Faith Curriculum Library: Tapestry of Faith: Faith Like a River: A Program on Unitarian Universalist History for Adults

Handout 1: Love and Power

Excerpted from "Love and Power: The Universalist Dilemma" by the Rev. Rosemary Bray McNatt, first presented as the John Murray Distinguished Lecture at the UUA General Assembly in Boston, June 2003. Used with permission.

The story we Unitarian Universalists tell about ourselves is a story of heroic dissent. Much of that story is true: For a long time, and in many places, we have affirmed life in the face of death; we have stood for justice in the face of injustice. That has been our gift and a small part of our blessing to this world. But what looks to us like heroic dissent has often gone unnoticed in the larger world. We call for a world of love and justice, but who is listening?
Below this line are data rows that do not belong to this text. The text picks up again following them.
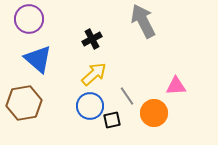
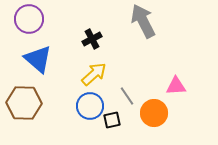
brown hexagon: rotated 12 degrees clockwise
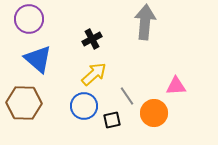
gray arrow: moved 2 px right, 1 px down; rotated 32 degrees clockwise
blue circle: moved 6 px left
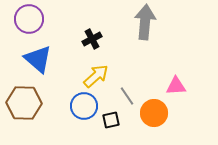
yellow arrow: moved 2 px right, 2 px down
black square: moved 1 px left
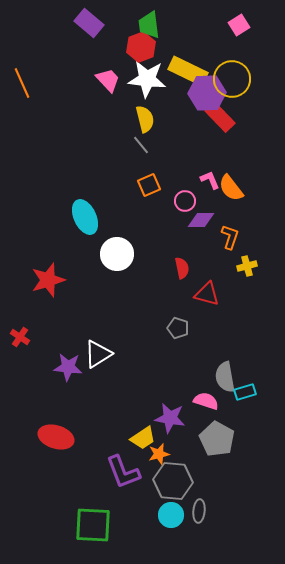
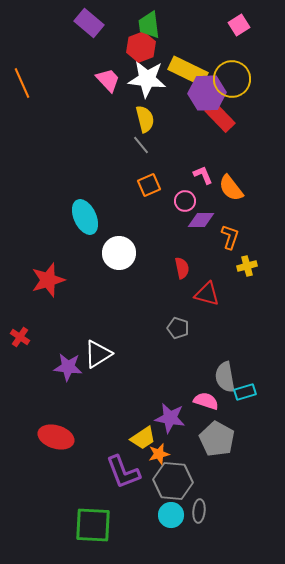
pink L-shape at (210, 180): moved 7 px left, 5 px up
white circle at (117, 254): moved 2 px right, 1 px up
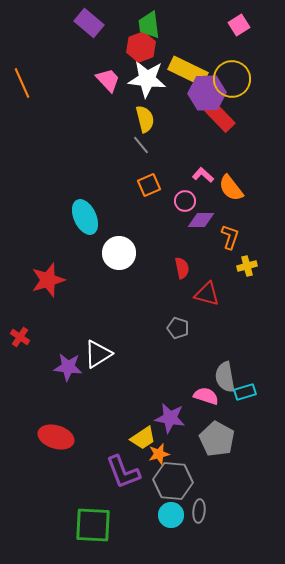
pink L-shape at (203, 175): rotated 25 degrees counterclockwise
pink semicircle at (206, 401): moved 5 px up
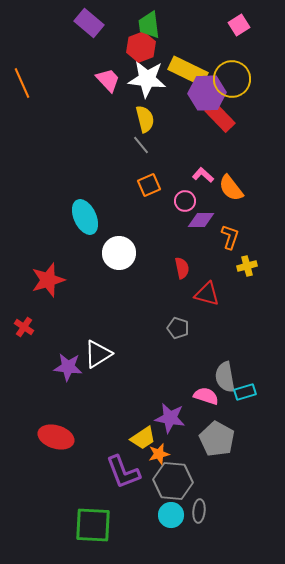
red cross at (20, 337): moved 4 px right, 10 px up
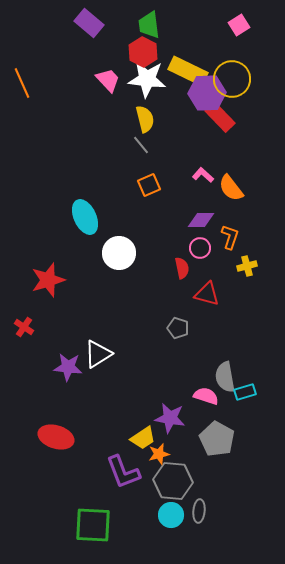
red hexagon at (141, 47): moved 2 px right, 5 px down; rotated 12 degrees counterclockwise
pink circle at (185, 201): moved 15 px right, 47 px down
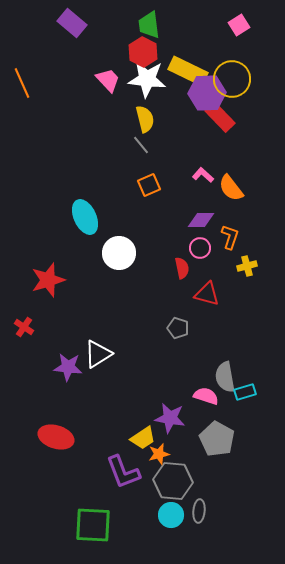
purple rectangle at (89, 23): moved 17 px left
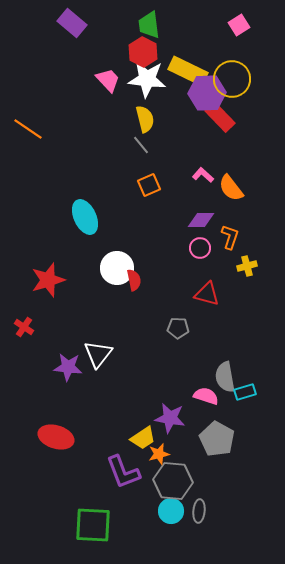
orange line at (22, 83): moved 6 px right, 46 px down; rotated 32 degrees counterclockwise
white circle at (119, 253): moved 2 px left, 15 px down
red semicircle at (182, 268): moved 48 px left, 12 px down
gray pentagon at (178, 328): rotated 15 degrees counterclockwise
white triangle at (98, 354): rotated 20 degrees counterclockwise
cyan circle at (171, 515): moved 4 px up
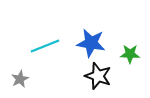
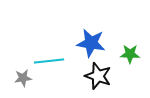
cyan line: moved 4 px right, 15 px down; rotated 16 degrees clockwise
gray star: moved 3 px right, 1 px up; rotated 18 degrees clockwise
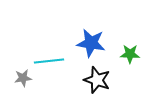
black star: moved 1 px left, 4 px down
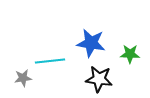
cyan line: moved 1 px right
black star: moved 2 px right, 1 px up; rotated 12 degrees counterclockwise
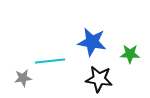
blue star: moved 1 px right, 1 px up
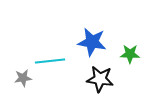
black star: moved 1 px right
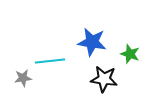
green star: rotated 18 degrees clockwise
black star: moved 4 px right
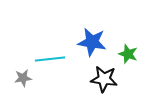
green star: moved 2 px left
cyan line: moved 2 px up
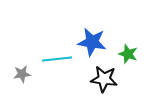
cyan line: moved 7 px right
gray star: moved 1 px left, 4 px up
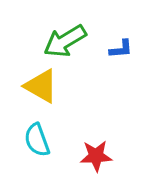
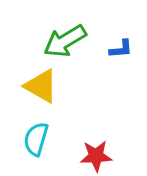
cyan semicircle: moved 1 px left, 1 px up; rotated 36 degrees clockwise
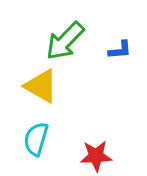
green arrow: rotated 15 degrees counterclockwise
blue L-shape: moved 1 px left, 1 px down
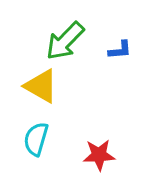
red star: moved 3 px right, 1 px up
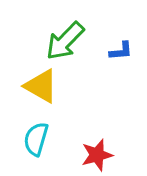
blue L-shape: moved 1 px right, 1 px down
red star: moved 2 px left; rotated 12 degrees counterclockwise
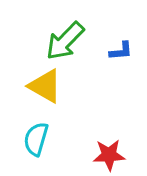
yellow triangle: moved 4 px right
red star: moved 12 px right; rotated 12 degrees clockwise
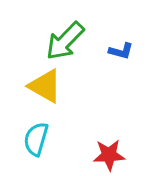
blue L-shape: rotated 20 degrees clockwise
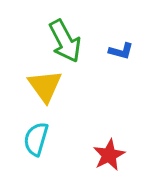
green arrow: rotated 72 degrees counterclockwise
yellow triangle: rotated 24 degrees clockwise
red star: rotated 24 degrees counterclockwise
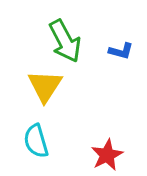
yellow triangle: rotated 9 degrees clockwise
cyan semicircle: moved 2 px down; rotated 32 degrees counterclockwise
red star: moved 2 px left
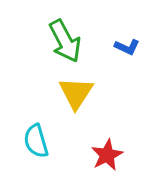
blue L-shape: moved 6 px right, 4 px up; rotated 10 degrees clockwise
yellow triangle: moved 31 px right, 7 px down
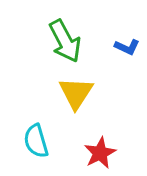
red star: moved 7 px left, 2 px up
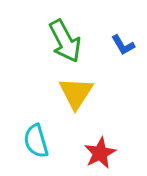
blue L-shape: moved 4 px left, 2 px up; rotated 35 degrees clockwise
The truth is that liberal religious people, including Unitarian Universalists, have been politically marginalized for some time...

We Unitarian Universalists are extraordinarily faithful witnesses. We are willing to call attention to injustices by the score; our congregations' social justice and faith in action committees are worn out and burnt out from the gestures of sympathy and solidarity with which we burden them and ourselves. We are vigorous and vocal in our unwillingness to allow anyone within the sound of our voices to believe, even for a second, that the regressive behavior of our government, or the racist behavior of the local police force, or the homophobic behavior of state legislators, has anything whatsoever to do with us. We are not that kind of people, we say, and we are proud of it, proud of being able to say that as bad as things periodically get, we do not remain silent. We speak up; we speak out.
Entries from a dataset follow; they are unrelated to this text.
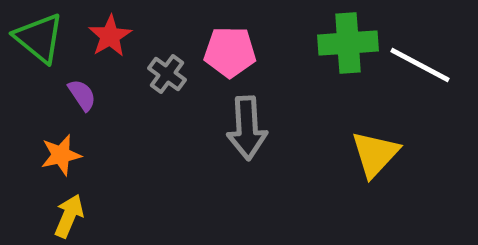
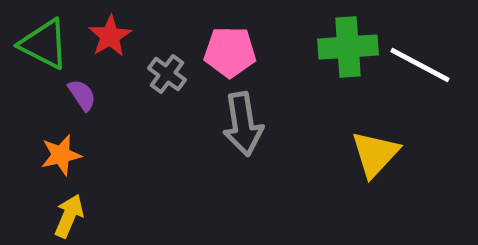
green triangle: moved 5 px right, 6 px down; rotated 12 degrees counterclockwise
green cross: moved 4 px down
gray arrow: moved 4 px left, 4 px up; rotated 6 degrees counterclockwise
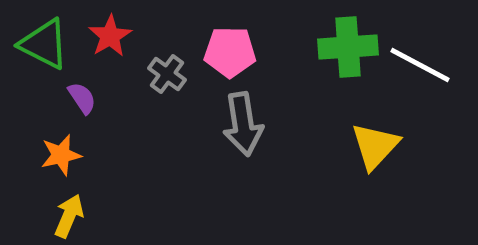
purple semicircle: moved 3 px down
yellow triangle: moved 8 px up
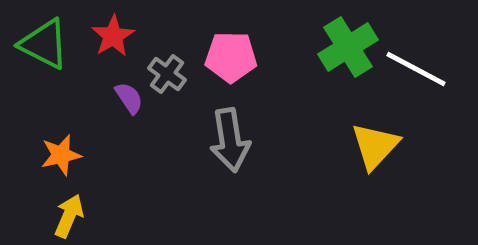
red star: moved 3 px right
green cross: rotated 28 degrees counterclockwise
pink pentagon: moved 1 px right, 5 px down
white line: moved 4 px left, 4 px down
purple semicircle: moved 47 px right
gray arrow: moved 13 px left, 16 px down
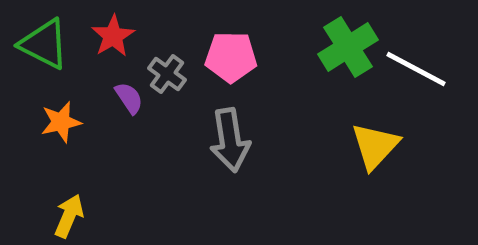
orange star: moved 33 px up
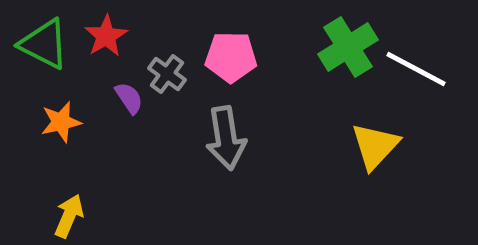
red star: moved 7 px left
gray arrow: moved 4 px left, 2 px up
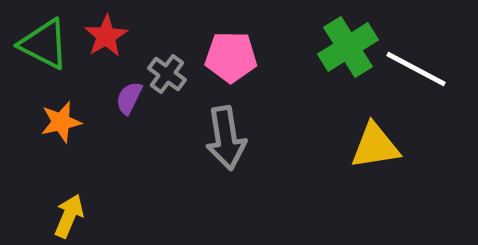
purple semicircle: rotated 120 degrees counterclockwise
yellow triangle: rotated 38 degrees clockwise
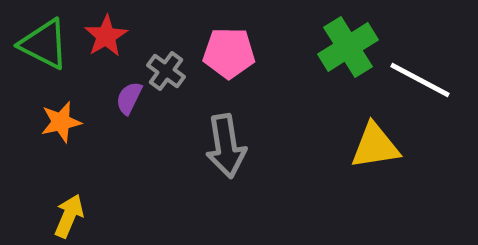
pink pentagon: moved 2 px left, 4 px up
white line: moved 4 px right, 11 px down
gray cross: moved 1 px left, 3 px up
gray arrow: moved 8 px down
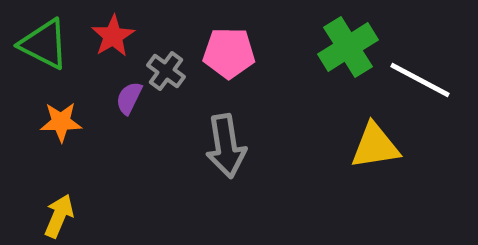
red star: moved 7 px right
orange star: rotated 12 degrees clockwise
yellow arrow: moved 10 px left
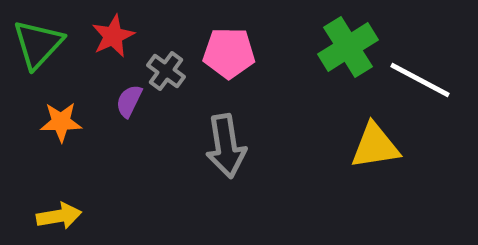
red star: rotated 6 degrees clockwise
green triangle: moved 6 px left; rotated 46 degrees clockwise
purple semicircle: moved 3 px down
yellow arrow: rotated 57 degrees clockwise
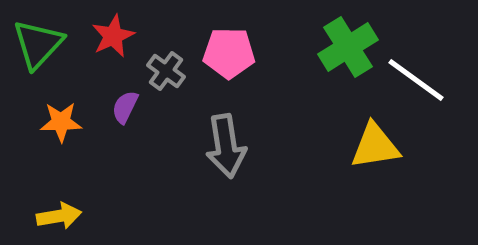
white line: moved 4 px left; rotated 8 degrees clockwise
purple semicircle: moved 4 px left, 6 px down
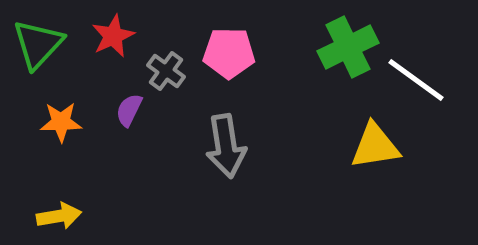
green cross: rotated 6 degrees clockwise
purple semicircle: moved 4 px right, 3 px down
We feel good about the commitments we make, and in so doing, we make a point as well: We make sure that our hands are clean, that we are disconnected from the big horrors and the small ones that plague this broken world. We make it clear that our hearts are pure. "Don't blame me," in the words of the bumper sticker, "I voted for the other guy." Above all else, we are wedded to our innocence. We believe that "love will guide us through the hard night." But I am not so sure of that as I once was; I have found myself afraid for our faith—afraid that we have embraced a love too sentimental, too anemic, too powerless to matter in a world filled with unspeakable acts committed by people who have no interest in our witness. I am afraid that we have embraced only the symbols of love and justice and peace with no commitment, and often no clue about what we will face at the moment we attempt to make these things real. I am afraid we have consistently underestimated the people and the systems we oppose, and overestimated our own skill, our own willingness, and our own resilience. I am afraid that we have settled for cheap grace in a very expensive world...

I have rediscovered in these past few months that I have a healthy tolerance for fear, but that I really cannot bear the idea that I might be a coward. I cannot abide the idea that the faith I love so much is so often paralyzed by purity, so often blocked by a certain kind of cowardice that we render our good news worthless to those whose lives are under siege.